For situations in between, choose a number in between.
.. versionadded:: 2.0b5
cache-local-dir-write-max-size
The *approximate* maximum size of each individual cache file
on disk. When not specified (the default), the maximum file
size will be the same as ``cache-local-mb``.
This is an approximate number because there is some overhead
associated with the storage format that varies based on the
number of entries in the cache.
RelStorage will write to disk, from most important to least
important, the entries in the cache until all the entries are
written or this limit is reached. If you use a size smaller
than ``cache-local-mb``, however, you may miss important
entries that are only used at application startup.
.. versionadded:: 2.0b7
Remote Caching
--------------
RelStorage can use Memcached servers as a secondary, semi-persistent
database cache. They are most useful if the ration of writes to reads is
relatively low (because they add overhead to each write operation).

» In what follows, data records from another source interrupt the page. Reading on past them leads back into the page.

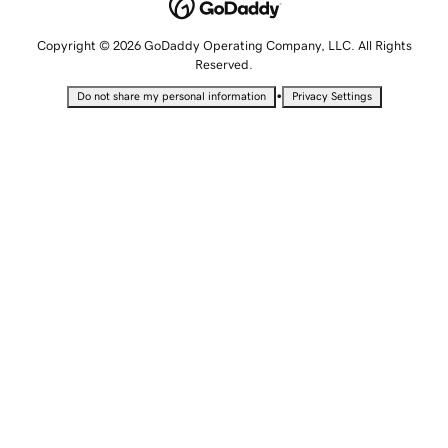
Copyright © 2026 GoDaddy Operating Company, LLC. All Rights
Reserved.
•
Do not share my personal information
Privacy Settings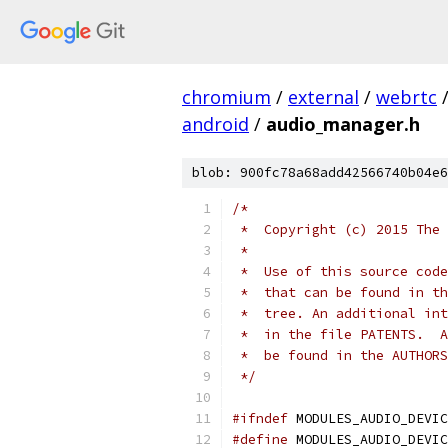
chromium
/
external
/
webrtc
android
/
audio_manager.h
blob: 900fc78a68add42566740b04e6
/*
 *  Copyright (c) 2015 The 
 *
 *  Use of this source code
 *  that can be found in th
 *  tree. An additional int
 *  in the file PATENTS.  A
 *  be found in the AUTHORS
 */
#ifndef
 MODULES_AUDIO_DEVIC
#define
 MODULES_AUDIO_DEVIC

They can also be useful if the database server is behind a
high-latency connection or otherwise responds slowly.
cache-servers
Specifies a list of memcached servers. Using memcached with
RelStorage improves the speed of frequent object accesses while
slightly reducing the speed of other operations.
Provide a list of host:port pairs, separated by whitespace.
"127.0.0.1:11211" is a common setting. Some memcached modules,
such as pylibmc, allow you to specify a path to a Unix socket
instead of a host:port pair.
The default is to disable memcached integration.
.. versionadded:: 1.1rc1
cache-module-name
Specifies which Python memcache module to use. The default is
"relstorage.pylibmc_wrapper", which requires `pylibmc <https://pypi.python.org/pypi/pylibmc>`_. An
alternative module is "`memcache <https://pypi.python.org/pypi/python-memcached>`_", a pure Python module. If you
use the memcache module, use at least version 1.47.
This option has no effect unless cache-servers is set.